I've longed to visit this place since first sailing past it years ago. Although it's called an island, Tangier is more like a dense little archipelago -- chunks of sand and salt marsh split by tidal canals called "guts" that are linked by small, arched bridges. Fishermen's cottages, Victorian houses, shops, churches and a lone school perch along the ridges, the connected strips of terra firma.
Despite its small size, there are three B&Bs on the island, which makes it easy for off-islanders to sample island life for more than just a day trip.
For 300 years, Tangier men have been pulling a living from the waters surrounding their isolated, wind-swept home. It's hard work, bound by the whims of weather and market. Added to that are diminishing harvests that have sent some of Tangier's sons off-island to make their livings on tugs, supply boats and oil rigs along the coast.
But others remain -- there are 700 year-round residents -- proudly clinging to the island and an imperiled way of life, which includes their distinctive dialect, a cross between the languid cadences of the Virginia Tidewater and the hard R's and flattened vowels that hark back to their Cornish ancestors.
Entering another world
Among Tangier's watermen, "high tide" sounds like "hoy toyed," and "firkin," an Elizabethan word for a small bucket still used by some of the older generation, sounds as if it had two or three R's in the middle. Many of Tangier's women, who now cater to the burgeoning tourist trade, have deliberately softened the accent for uninitiated ears.
Though the trip from Crisfield takes only 25 minutes, it feels as though we've entered another world as we slide into the eastern channel. On the harbor flats, several fishing boats drag triangular metal crab "scrapes."

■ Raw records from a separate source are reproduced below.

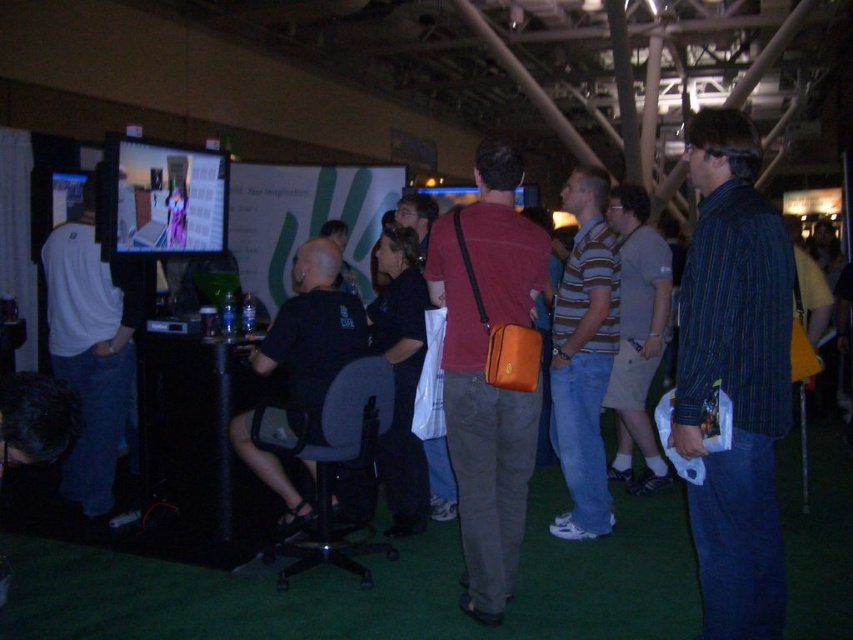 Question: Which of the following is the closest to the observer?

Choices:
 (A) striped cotton shirt at center
 (B) gray cotton t-shirt at center
 (C) black fabric shirt at center

Answer: (C)

Question: Which point is farther to the camera?

Choices:
 (A) (57, 305)
 (B) (645, 252)

Answer: (B)

Question: Does white matte shirt at left have a larger size compared to gray cotton t-shirt at center?

Choices:
 (A) yes
 (B) no

Answer: (A)

Question: Can you confirm if striped cotton shirt at right is positioned to the left of black fabric shirt at center?

Choices:
 (A) no
 (B) yes

Answer: (A)

Question: Does white matte shirt at left have a larger size compared to gray cotton t-shirt at center?

Choices:
 (A) yes
 (B) no

Answer: (A)

Question: Estimate the real-world distances between objects in this image. Which object is farther from the black fabric shirt at center?

Choices:
 (A) striped cotton shirt at center
 (B) white matte shirt at left
 (C) gray cotton t-shirt at center

Answer: (C) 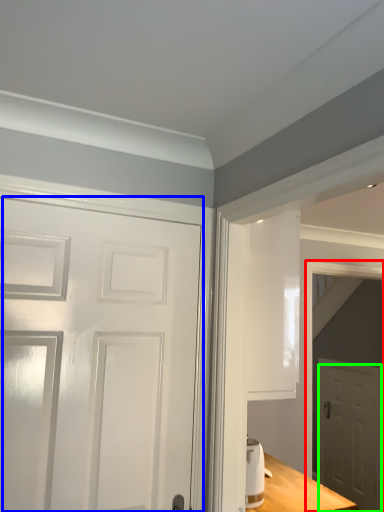 Question: Estimate the real-world distances between objects in this image. Which object is farther from elevator (highlighted by a red box), door (highlighted by a blue box) or door (highlighted by a green box)?

Choices:
 (A) door
 (B) door

Answer: (A)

The catch will be dumped into the soft shell crab shedding bins attached to the shacks that sit on stilts in the harbor like a small coastal village in monsoon season.
I'm staying at Shirley's Bay View Inn, whose brochure boasts that it's within walking distance of gift shops, restaurants, beach and airport (a doctor flies in and out twice a week). But on an island of barely five square miles, everything is within walking distance.

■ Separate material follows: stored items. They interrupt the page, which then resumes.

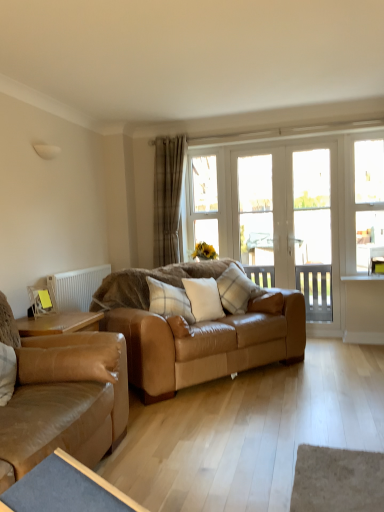 The height and width of the screenshot is (512, 384). Find the location of `free space in front of leather couch at center, which is the first studio couch in back-to-front order`. free space in front of leather couch at center, which is the first studio couch in back-to-front order is located at coordinates click(x=249, y=428). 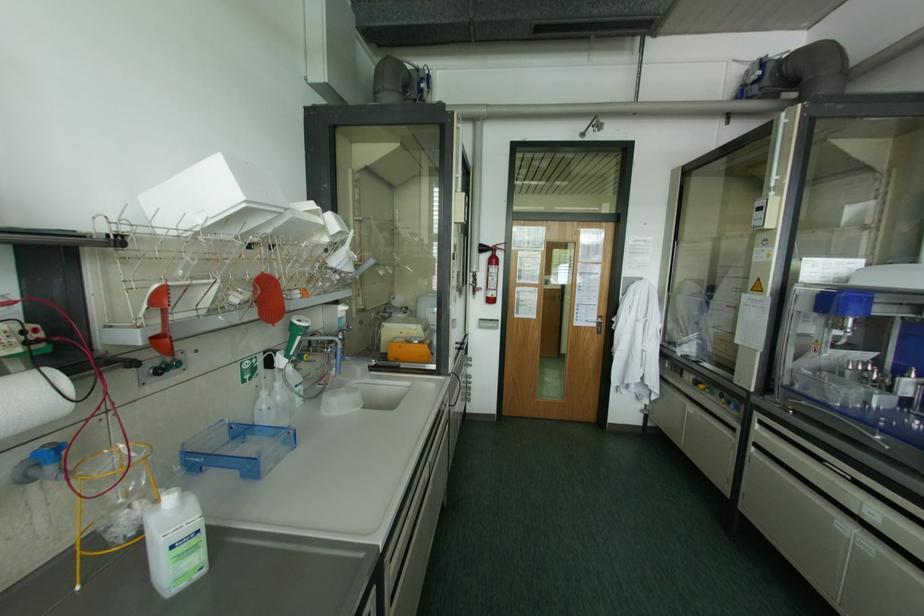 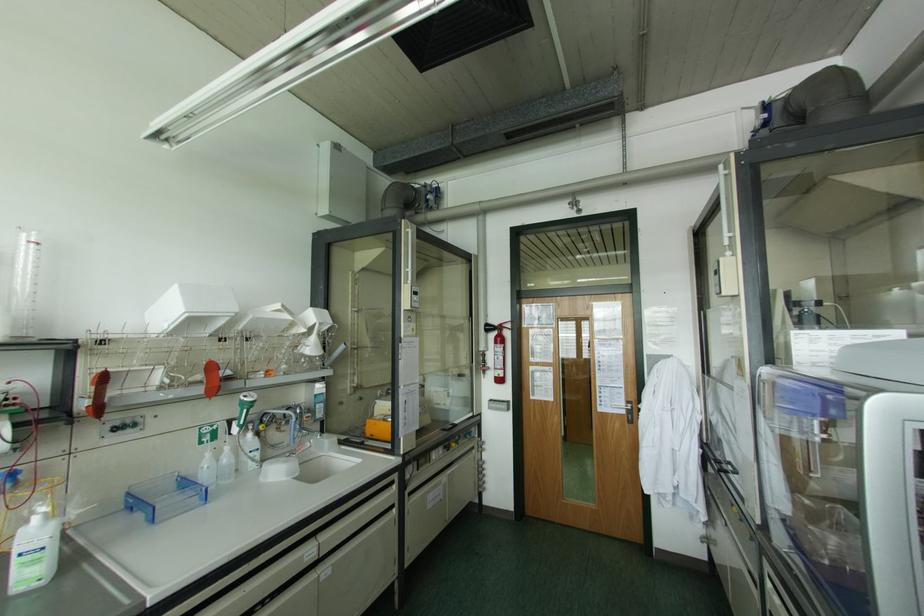 In the second image, find the point that corresponds to [184,453] in the first image.

(128, 493)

I'm met at the mail dock by Shirley's aunt, 93-year-old Ruth Clarke.
"I never tell people how old I am until after I deliver them safe and sound," Clarke later confides with a grin.
Straight-backed, with a cloud of white hair, she sits at the wheel of a golf cart, the island's transport of choice. After I climb aboard, Clarke -- "Aunt Ruth" to Tangier residents -- mashes the pedal and we whir off down one of the narrow tarmac roads between the close-packed houses.
Past meets present
Tangier is an esoteric crush of past and present. Gone are the picturesque white picket fences in the old photos, replaced by chain-link -- ugly but practical. Golf carts hooked up to battery chargers sit in clipped front yards alongside old graves, slab-covered with large headstones to keep the coffins from rising during very high tides.
We soar over the Big Gut bridge onto West Ridge and stop in front of Shirley's Bay View Inn, one of the oldest surviving houses on Tangier. Built by Clarke's father in 1904, it's set back from the beach and enjoys spectacular sunsets, which are best seen from the tall gazebo in the back yard. (Bring bug spray in case there's no breeze.)
From the gingerbreaded front porch, guests can watch the dawn splash gold over the marsh grasses on the east side. A hammock swings from two trees on the north side of the property, between the main house and a line of cottage-style rooms.
As she deposits me at the gate, Clarke invites me to stop by later.
"I'm right over on Main Ridge. Ask anyone," she says before taking off down the road.
Shirley Pruitt, the inn's owner, answers my knock and welcomes me in. She shows me to an air-conditioned upstairs bedroom with a double bed and twin bed, Victorian vanity and desk. The room's double-doored balcony overlooks a glistening expanse of the Chesapeake Bay. The TV is more ornament than amenity -- reception is almost nil.
But that's fine. Tangier is a good place for a low-tech, affordable getaway, especially for people with younger kids who still enjoy beach picnics and mucking about in reed-fringed tidal pools. To enhance the experience, several enterprising islanders rent canoes, kayaks, golf carts and bicycles.